Sheriff: incumbent

February 16, 2002

Harold Carter

Age: 59

Residence: El Centro

Family: wife, Carolyn, two children

Occupation: Imperial County sheriff

Education: master's degree in public administration, San Diego State University; bachelor's degree in social science, SDSU; associate's degree in law enforcement, Imperial Valley College

Community service: chairman, Imperial and San Diego counties federal drug interdiction executive board; member, Southwest Border High Intensity Drug Trafficking Area board; chairman, Imperial Valley Drug Coalition; member, Kiwanis Club of El Centro; deacon, Central Baptist Church; involved with Special Olympics; former member, allocating committee United Way local chapter; board member, California Peace Officers Association training committee


"It's a stronger department, it's better equipped, better staffed and better trained than it's ever been."

Sheriff Harold Carter is finishing his first term and wants to serve a second term.

He said the Sheriffs' Office has seen much positive change during his tenure and he wants to continue to be a part of the process of making the department the most professional law enforcement agency in the state.

"The sheriff position is a job where you can really make a difference in public safety," Carter said.

"This is what I have trained for all my life," he said. "I think I have something to offer. If I didn't think I had something to offer I wouldn't (run for another term)."

Carter said one of the key issues the department is going to face relates to the budget. He said with the nation in an economic downturn and with the state budget still in question, whoever is sheriff is going to have to understand the budget process.

He said his department is going to have to find a way to offset possible losses in the budget and, as with the entire county government, find ways to increase revenues.

One way he is attempting to do that is by raising the state and federal incarceration fees the county receives. He said the department is in the process of doing that.

Carter said he supports the building of a privatized federal prison in the county that would house U.S. Immigration and Naturalization Service detainees.

He said such a prison could create 350 jobs and bring millions of dollars into the local economy, a portion of which would go toward law enforcement.

Carter said another issue the department is going to face is employee recruitment. He said in the next few years the department could see a number of retirements and there will be a need to fill those positions.

To that end, Carter said, he has implemented a program of hiring men and women in the Imperial Valley and sending them to the sheriffs' academy in Riverside to receive training.

He said since he started as sheriff 22 law enforcement positions have been added and there are now seven people in the academy going through training.

Carter said the department is better trained then it has ever been as a result of his focus on training.

"I believe if you ask a person to do a job, you have to help prepare them to do the job," he said. "Once they are prepared, they will do the job you want them to do."

He said of recruitment, "That is an issue we have to deal with. Not only will it be a challenge, it will be an opportunity to bring a lot of young talent into the department to structure it for the future."

Carter said of department staffing, "We are as close as we have ever been in the history of the department to being fully staffed."

Carter said his focus also has been to improve facilities.
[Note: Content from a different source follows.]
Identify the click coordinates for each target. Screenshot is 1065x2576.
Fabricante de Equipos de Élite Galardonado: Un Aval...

He said the goal is to build a regional training facility, a new pistol range, upgrade the emergency communication system for law enforcement agencies countywide and create a centralized database system that all local law enforcement could tap into to aid in bringing criminals to justice.
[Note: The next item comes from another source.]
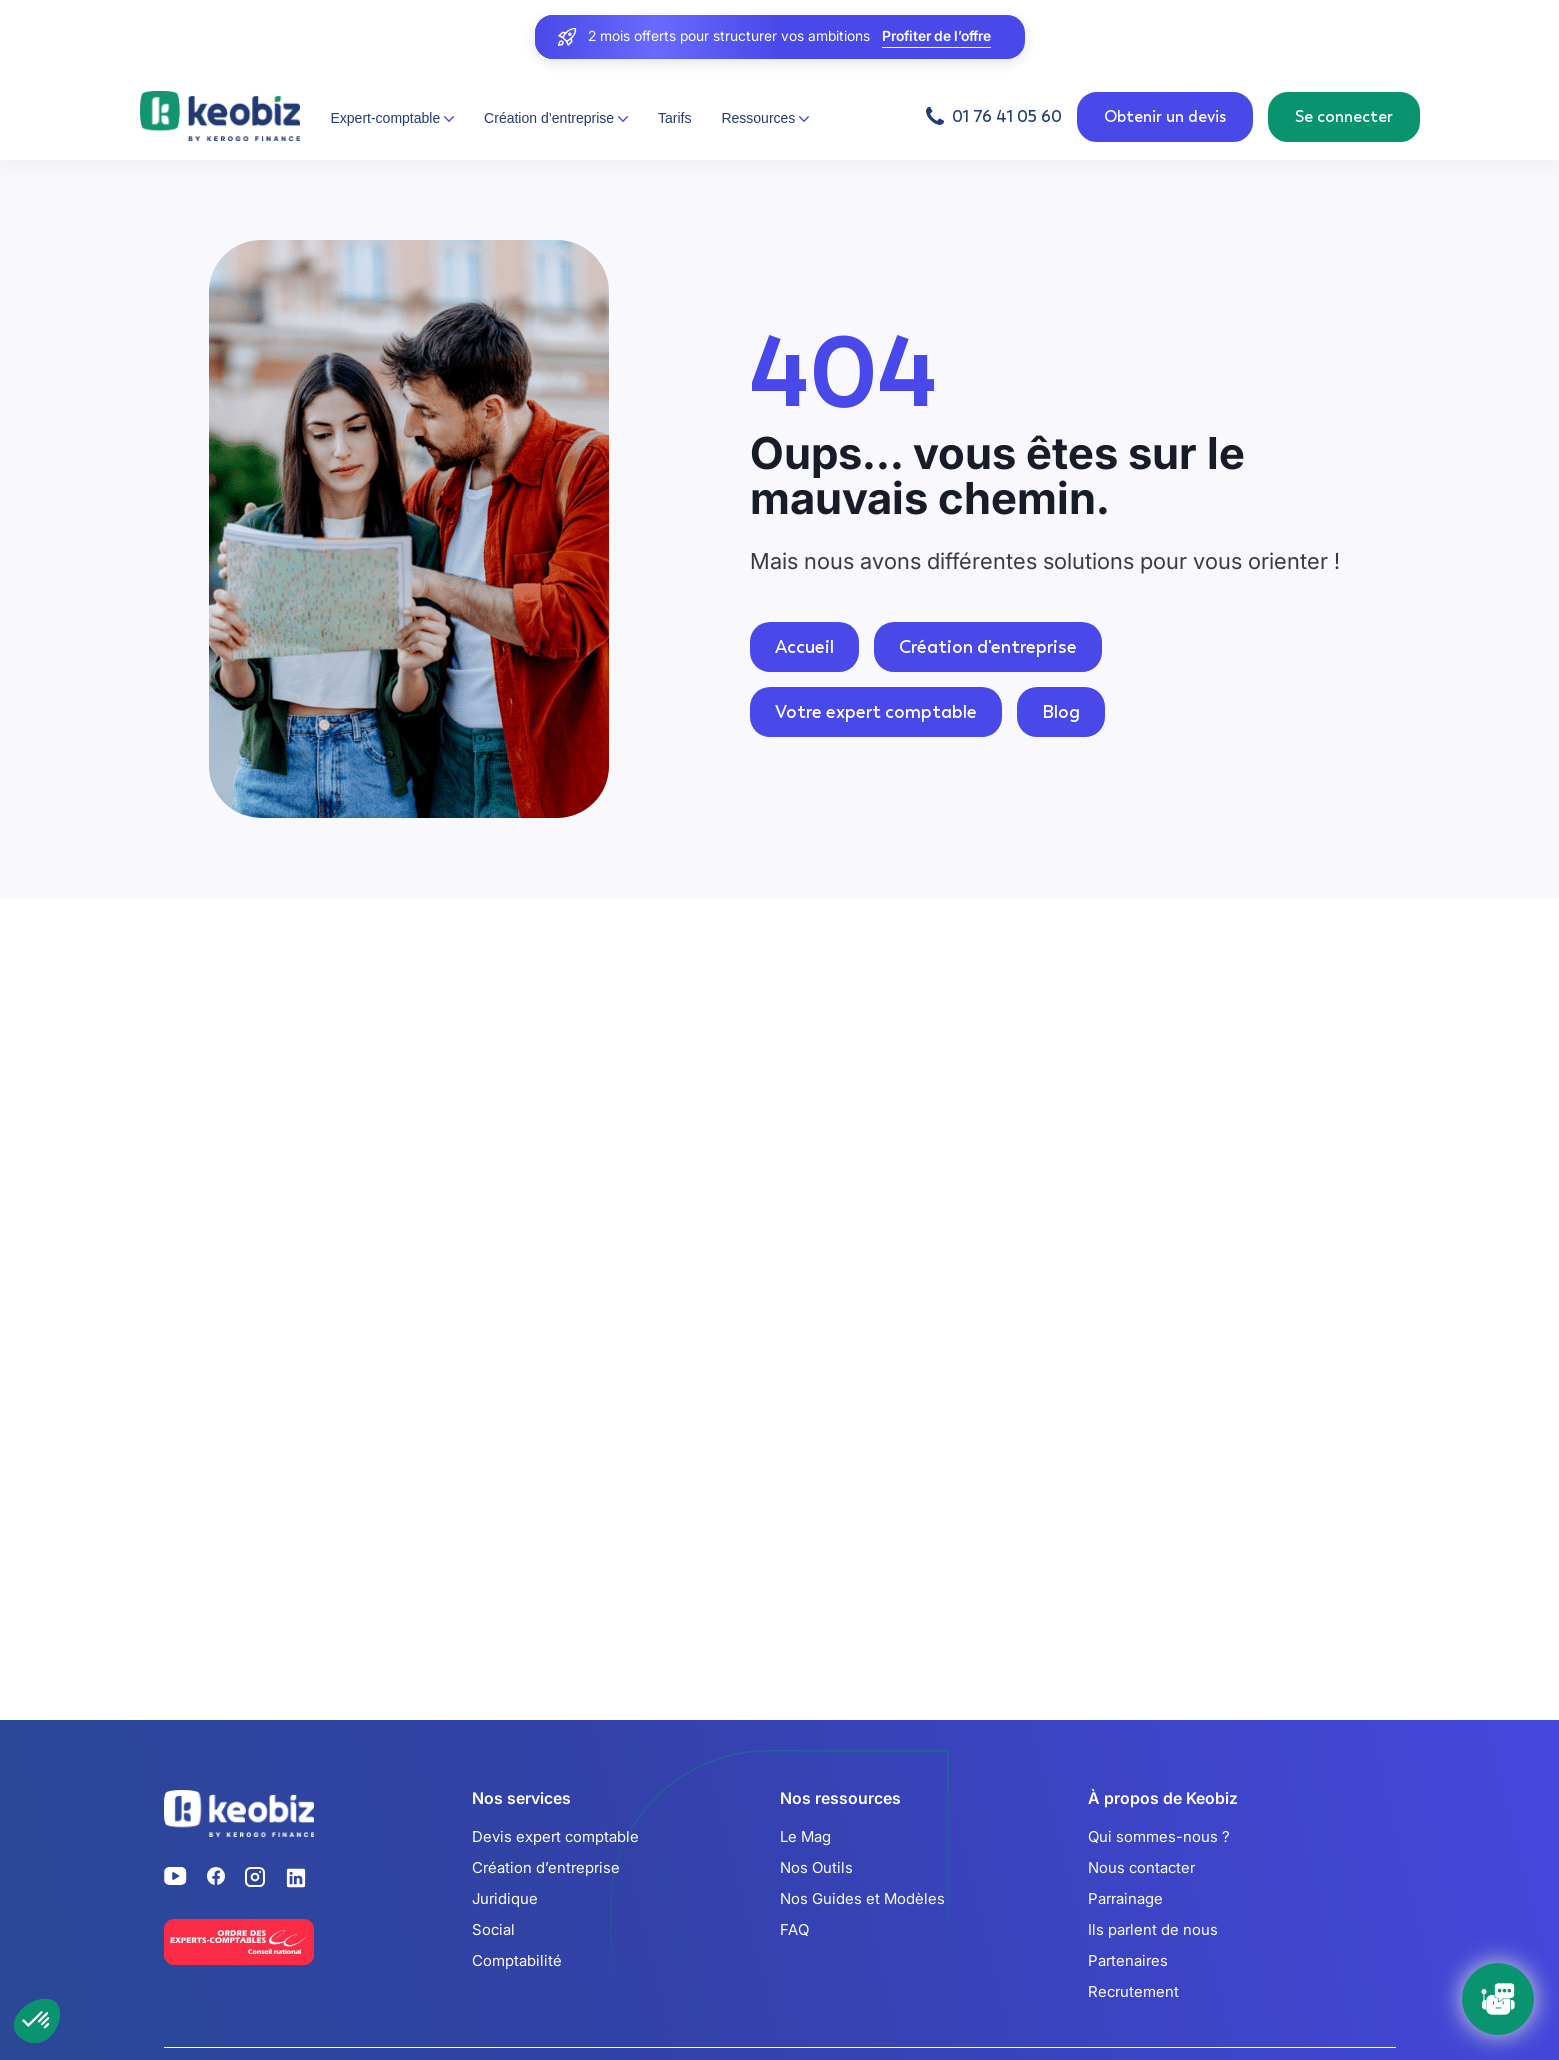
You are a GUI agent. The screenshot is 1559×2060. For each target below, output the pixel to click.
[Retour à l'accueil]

Carter said he wants to continue his efforts as chief of property security for the county, a position in line with the idea of homeland security in the wake of the Sept. 11 terrorist attacks.

In that position, Carter said, he is looking at ways to protect people and local government and court facilities from the threat of terrorist attacks.

Carter said he is moving forward with upgrades to the jail facilities that will make them safer for inmates and the correctional officers and other staffers.

Carter further said during his tenure the department has created a Sheriff's Activities League for youths and has deputies working as school resource officers.

"We are working more in high schools than ever before," he said.

Carter said the department has added a canine unit to aid in patrols and he plans to add more canine units. He said dogs can help deputies in patrolling areas where criminals may be hiding and in locating narcotics.

During his tenure, Carter said, he has worked to improve the image of the department and he said that has occurred.

"I believe in the last three years we have successfully changed the department's public image," he said, adding the public is more confident in the service provided by the department.

Carter has received endorsements from the Imperial County Sheriffs Association — the deputies' union — and management staff of the department.

He said those endorsements are important because it shows those he works with trust his leadership.

Carter said, "I have a proven record both in El Centro and with the Sheriff's Office."